A reacção das pessoas à covid reproduz o universo das preferências partidárias ou clubísticas. Como sempre, há muito maniqueísmo na maneira como cada um encara a pandemia. Com isto, quero dizer que aqueles que logo no início da pandemia decidiram que isto era um complot continuam até hoje convictos disso e não há nenhum estudo científico que os faça mudar de opinião.

No campo oposto temos os “coronapussies”, que passam o dia agarrados às notícias, à espera de uma nova variante misteriosa que ainda está por vir e que nos matará a todos.

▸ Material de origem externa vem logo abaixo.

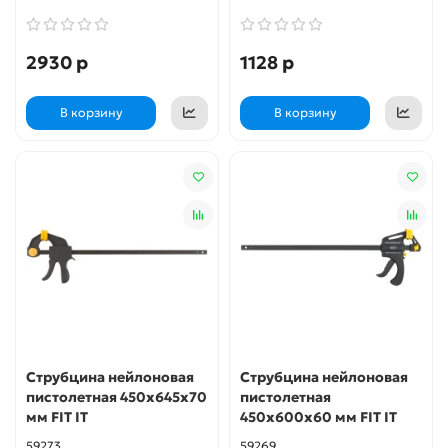
2930 р
1128 р
В корзину
В корзину
Струбцина нейлоновая
Струбцина нейлоновая
пистолетная 450х645х70
пистолетная
мм FIT IT
450х600х60 мм FIT IT
59273
59269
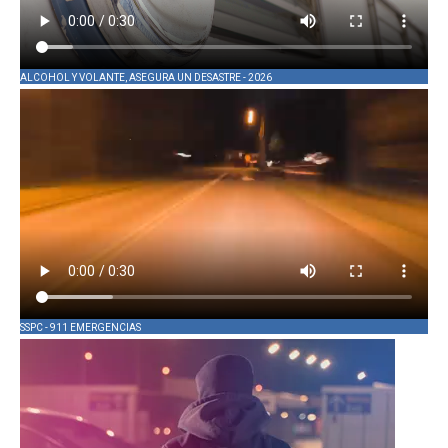
ALCOHOL Y VOLANTE, ASEGURA UN DESASTRE - 2026
SSPC - 911 EMERGENCIAS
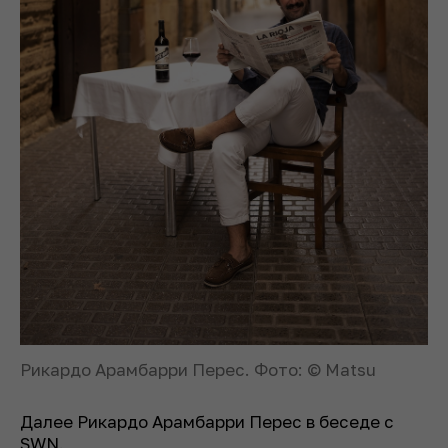
Рикардо Арамбарри Перес. Фото: © Matsu
Далее Рикардо Арамбарри Перес в беседе с
SWN.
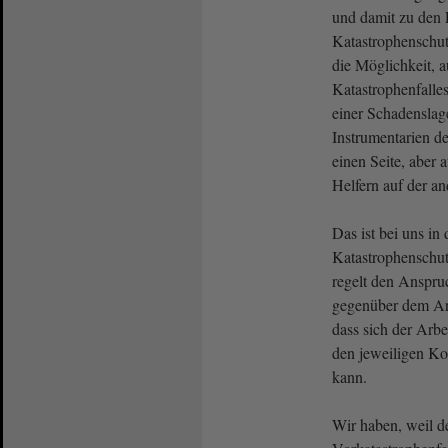
und damit zu den 
Katastrophenschut
die Möglichkeit, a
Katastrophenfalle
einer Schadenslage
Instrumentarien d
einen Seite, aber 
Helfern auf der a
Das ist bei uns in
Katastrophenschut
regelt den Anspruc
gegenüber dem Arb
dass sich der Arbe
den jeweiligen Ko
kann.
Wir haben, weil de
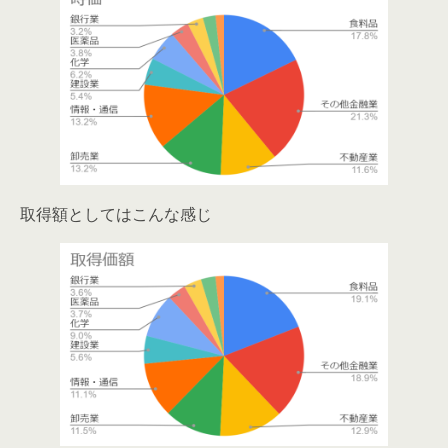
取得額としてはこんな感じ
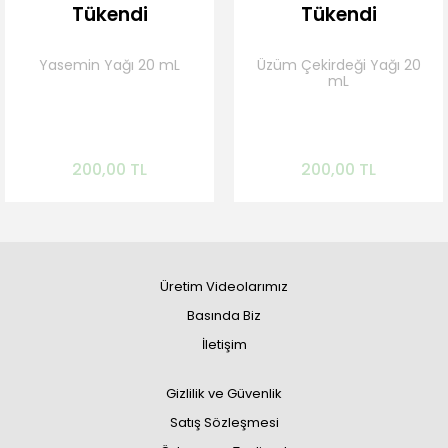
Tükendi
Tükendi
Yasemin Yağı 20 mL
Üzüm Çekirdeği Yağı 20
mL
Gelince Haber Ver
Gelince Haber Ver
200,00 TL
200,00 TL
Üretim Videolarımız
Basında Biz
İletişim
Gizlilik ve Güvenlik
Satış Sözleşmesi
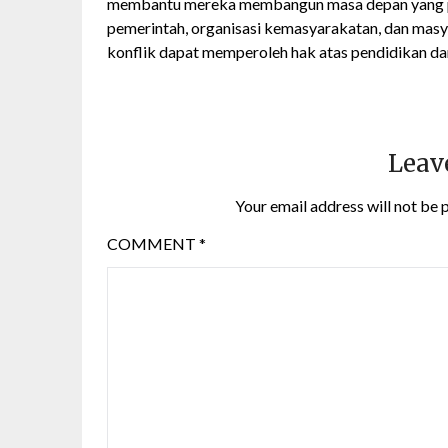
membantu mereka membangun masa depan yang pe
pemerintah, organisasi kemasyarakatan, dan masy
konflik dapat memperoleh hak atas pendidikan dan
Leav
Your email address will not be 
COMMENT
*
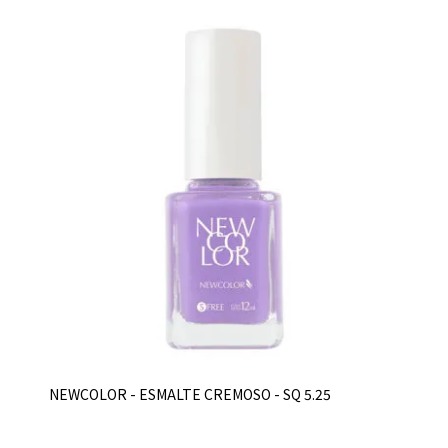
NEWCOLOR - ESMALTE CREMOSO - SQ 5.25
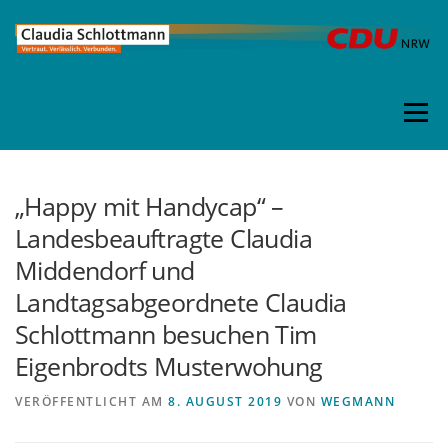
Direkt
zum
Inhalt
Menü
„Happy mit Handycap“ –
Landesbeauftragte Claudia
Middendorf und
Landtagsabgeordnete Claudia
Schlottmann besuchen Tim
Eigenbrodts Musterwohung
VERÖFFENTLICHT AM
8. AUGUST 2019
VON
WEGMANN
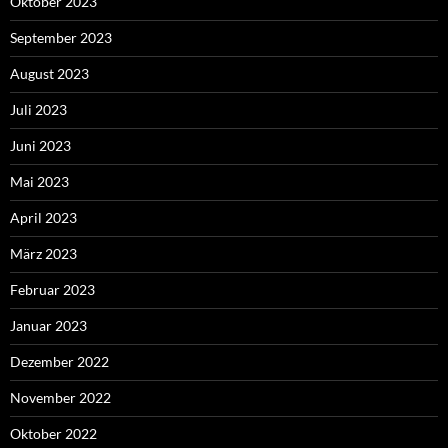
Oktober 2023
September 2023
August 2023
Juli 2023
Juni 2023
Mai 2023
April 2023
März 2023
Februar 2023
Januar 2023
Dezember 2022
November 2022
Oktober 2022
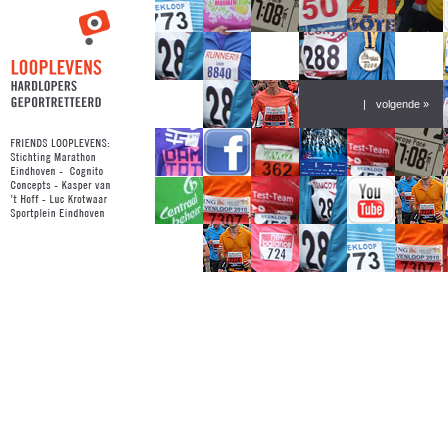
|
volgende »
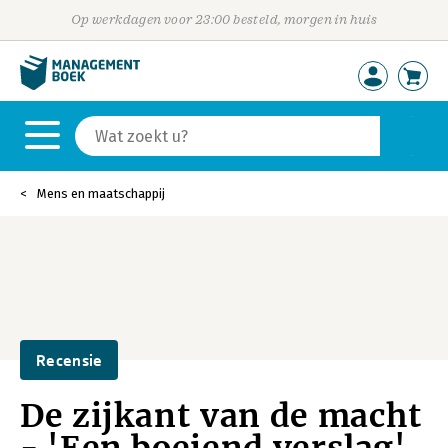
Op werkdagen voor 23:00 besteld, morgen in huis
Mens en maatschappij
Recensie
De zijkant van de macht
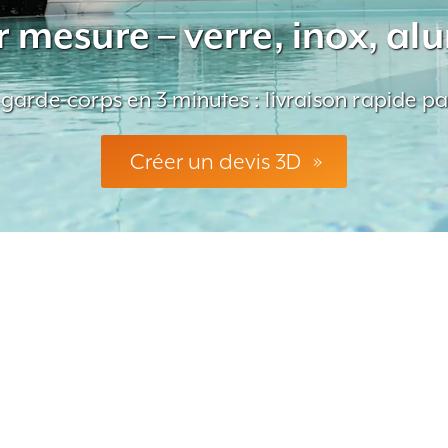
 mesure – verre, inox, a
 garde-corps en 3 minutes : livraison rapide pa
Créer un devis 3D
»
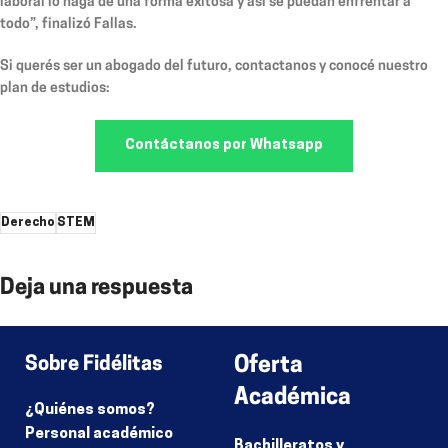
laboral lo haga de una forma exitosa y así se puedan enfrentar a
todo”, finalizó Fallas.
Si querés ser un abogado del futuro, contactanos y conocé nuestro
plan de estudios:
Contáctanos por Whatsapp
Derecho
STEM
Deja una respuesta
Lo siento, debes estar
conectado
para publicar un comentario.
Sobre Fidélitas
Oferta
Académica
¿Quiénes somos?
Personal académico
Bachilleratos y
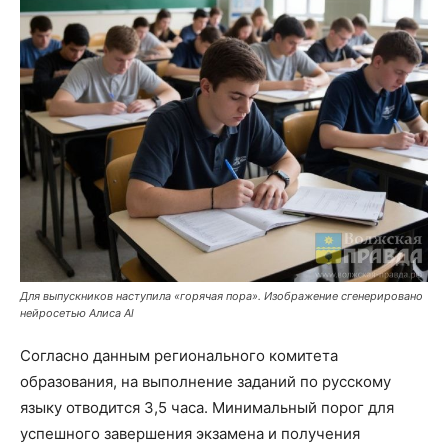
Для выпускников наступила «горячая пора». Изображение сгенерировано
нейросетью Алиса Al
Согласно данным регионального комитета
образования, на выполнение заданий по русскому
языку отводится 3,5 часа. Минимальный порог для
успешного завершения экзамена и получения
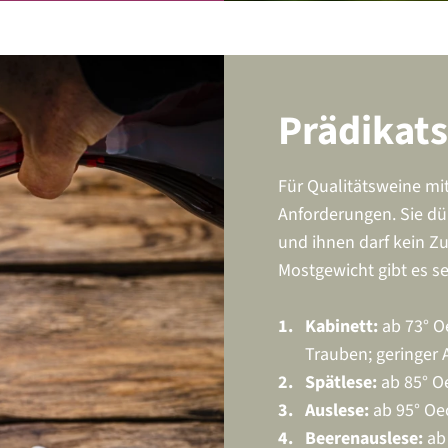
Prädikat
Für Qualitätsweine mi
Anforderungen. Sie dü
und ihnen darf kein Z
Mostgewicht gibt es s
Kabinett:
ab 73° Oe
Trauben; geringer 
Spätlese:
ab 85° Oe
Auslese:
ab 95° Oec
Beerenauslese:
ab 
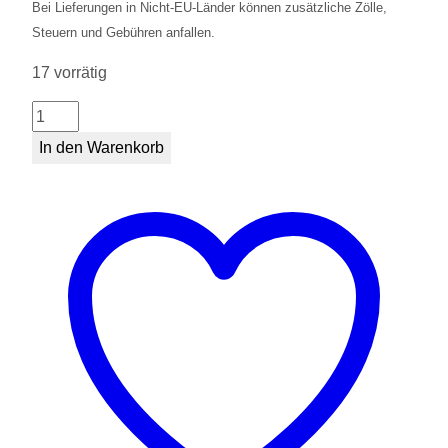
Bei Lieferungen in Nicht-EU-Länder können zusätzliche Zölle,
Steuern und Gebühren anfallen.
17 vorrätig
Schlüsselanhänger
Koala
In den Warenkorb
Menge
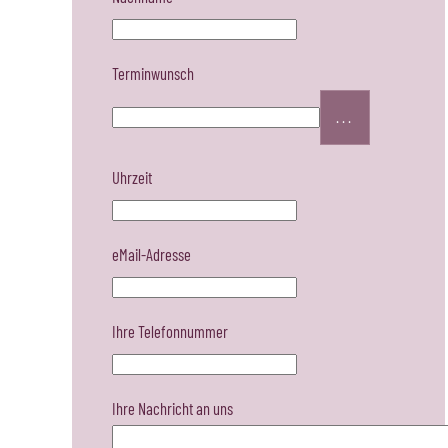
Terminwunsch
...
Uhrzeit
eMail-Adresse
Ihre Telefonnummer
Ihre Nachricht an uns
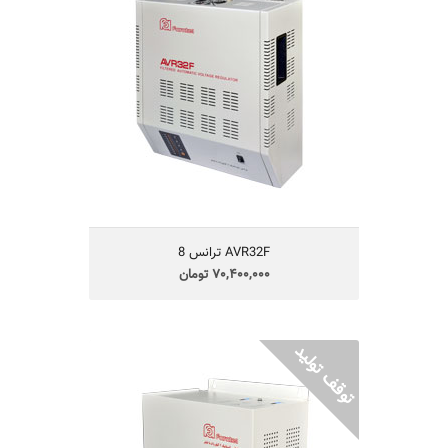
70,400,000 تومان
ترانس مناسب تجهیزات برقی منازل تا 32 آمپر
ترانس قابل استفاده برای کولرهای گازی
مجهز به مدار تاخیر جهت حفاظت دستگاه‌ها
دارای فیلتر در مقابل نویزها و اختلالات برق
اتو ترانس با رنج وسیع تثبیت ولتاژ
ترانسAVR32F مجهزبه هشداردهنده صوتی
یکسال گارانتی و 5 سال تامین قطعات
AVR32F ترانس 8
70,400,000 تومان
AVR25C ترانس 6
ترانس مناسب تجهیزات برقی منازل تا 25 آمپر
قابل استفاده برای کولرهای گازی
تقویت و تثبیت ولتاژ برق شهر(اتو ترانس)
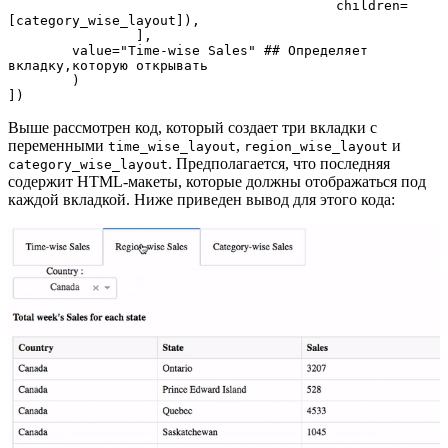
					 children=
[category_wise_layout]),

		],

    	value="Time-wise Sales" ## Определяет 
вкладку,которую открывать

	) 

])
Выше рассмотрен код, который создает три вкладки с
переменными
,
и
time_wise_layout
region_wise_layout
. Предполагается, что последняя
category_wise_layout
содержит HTML-макеты, которые должны отображаться под
каждой вкладкой. Ниже приведен вывод для этого кода:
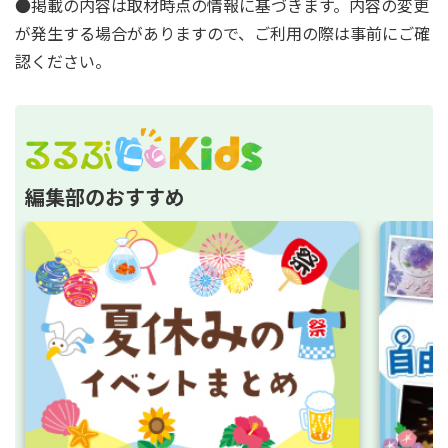
●掲載の内容は取材時点の情報に基づきます。内容の変更
が発生する場合がありますので、ご利用の際は事前にご確
認ください。
編集部のおすすめ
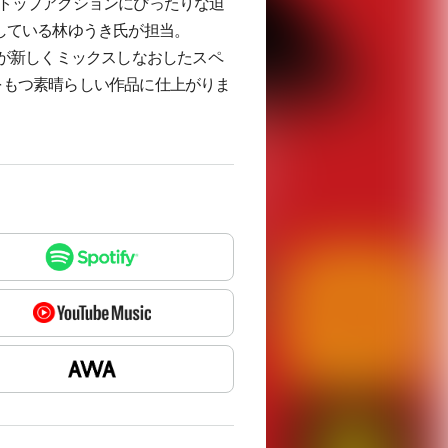
トップアクションにぴったりな迫
している林ゆうき氏が担当。
に林ゆうきが新しくミックスしなおしたスペ
た別の顔をもつ素晴らしい作品に仕上がりま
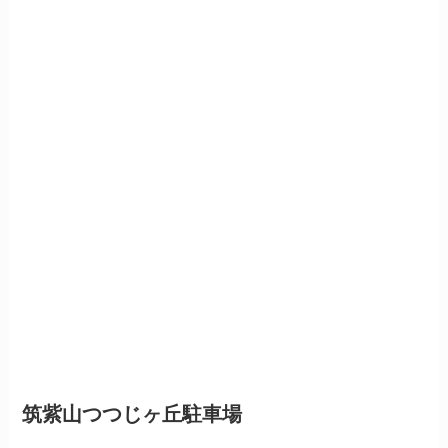
筑紫山つつじヶ丘駐車場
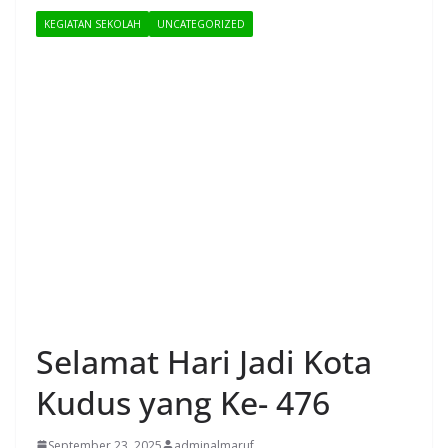
KEGIATAN SEKOLAH
UNCATEGORIZED
Selamat Hari Jadi Kota
Kudus yang Ke- 476
September 23, 2025
adminalmaruf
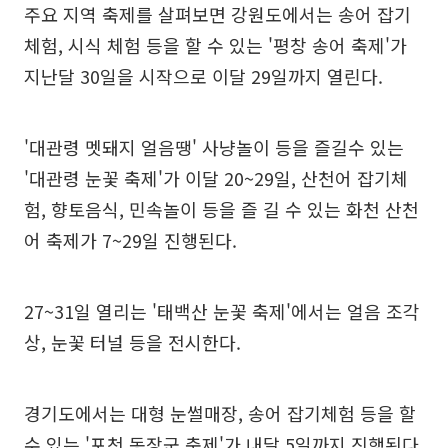
주요 지역 축제를 살펴보면 강원도에서는 송어 잡기
체험, 시식 체험 등을 할 수 있는 '평창 송어 축제'가
지난달 30일을 시작으로 이달 29일까지 열린다.
'대관령 멧돼지 얼음땡' 사냥놀이 등을 즐길수 있는
'대관령 눈꽃 축제'가 이달 20~29일, 산천어 잡기체
험, 향토음식, 민속놀이 등을 즐 길 수 있는 화천 산천
어 축제가 7~29일 진행된다.
27~31일 열리는 '태백산 눈꽃 축제'에서는 얼음 조각
상, 눈꽃 터널 등을 전시한다.
경기도에서는 대형 눈썰매장, 송어 잡기체험 등을 할
수 있는 '포천 동장군 축제'가 내달 5일까지 진행된다.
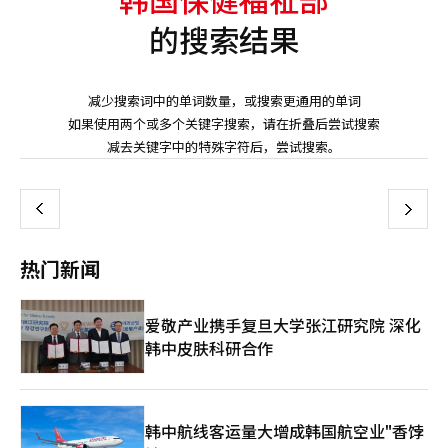
的搜索结果
减少搜索词中的单词数量，或搜索更通用的单词
如果使用两个或多个关键字搜索，请在折叠后尝试搜索
页
减去关键字中的特殊字符后，尝试搜索。
一
上
下
一
热门新闻
页
爱敬产业携手复旦大学张江研究院 深化
韩中皮肤科研合作
韩中航线客运量大增成韩国航空业"香饽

Sobre os primeiros, os negacionistas, já não há muito a acrescentar. Vivem numa realidade alternativa, alimentados por informações marteladas, difundidas em grupos secretos nas redes sociais. São grupos que se auto-alimentam e conseguem distorcer qualquer informação. Em termos dogmáticos estão ao nível das Testemunhas de Jeová, na defesa da sua narrativa. Mas, pelo menos, já deixaram de acreditar que beber lixívia mata o vírus.

De vez em quando recebo uma dessas mensagens de um amigo mais proselitista do negacionismo. Normalmente ignoro as mesmas, mas ocasionalmente dou-me ao trabalho de fazer uma pequena pesquisa e rapidamente concluo que a informação partilhada não tem qualquer credibilidade. Se for num dia em que estou com mais paciência, aponto os factos a esse meu amigo negacionista. Normalmente, do outro lado deixa de haver resposta.

Mas, enquanto os negacionistas são perigosos, no outro lado do espectro, os coronapussies não cessam de me surpreender. Já pensei em reunir numa divertida colecção todos os esforços que esses paranóicos fazem para evitar a covid.

Essa lista teria vários níveis.

No nível 1 teríamos algumas medidas de protecção aceitáveis: andar sempre de máscara na rua e com o gel no bolso; não tocar em nada fora de casa; ao chamar o elevador, usar as chaves para pressionar o botão. Neste grupo ainda se cumprimentam os conhecidos com um toque (muito rápido) de punhos cerrados. Este foi o grupo que foi a correr esgotar o stock de papel higiénico nos supermercados.

No nível 2 teríamos os que limpam as compras do supermercado com álcool e à entrada da casa, numa área de “descontaminação”. Conheci um que fazia as compras online e pedia que fossem entregues ao fim do dia, para poderem ficar a noite toda do lado de fora da porta e assim matar o bicho. Neste grupo, evita-se qualquer contacto quando se encontra um conhecido. Quando muito, um toque de sapato com sapato.

No nível 3 já as cautelas começam a ficar mais sofisticadas. Na rua, andar sempre de máscara dupla (uma máscara cirúrgica e outra bico-de-pato por cima). Neste nível já não se cumprimenta ninguém, pois não é permitida a aproximação, mantendo-se sempre uma distância saudável.

No nível 4 já não bastam duas máscaras. Também convém usar a viseira e luvas. Neste grupo, o uso de spray nasal antivírus também teve os seus adeptos. Os cidadãos deste nível foram os primeiros a deixar de ir às lojas de chineses e consta que ainda mudam de passeio quando se aproxima um asiático.

Ao nível 5 já só poucos chegaram. Aqui, a questão das máscaras quase não se coloca, pois a regra é nunca sair à rua. Caso seja mesmo necessário sair, para, por exemplo, ir às compras, o uso de máscaras e luvas é obrigatório. Uns, mais aplicados, até usavam cera nos ouvidos para não dar qualquer hipótese ao vírus de entrar. Deste grupo, também faz parte o desesperado que não podia voltar ao trabalho presencial, pois poderia ter de usar a casa de banho da empresa e, nesse caso, o vírus poderia entrar por um dos orifícios que estariam desprotegidos no momento da aflição.

Haja antidepressivos para tanta paranóia. Entre os coronapussies e os negacionistas, cá vou tentando manter a minha sanidade.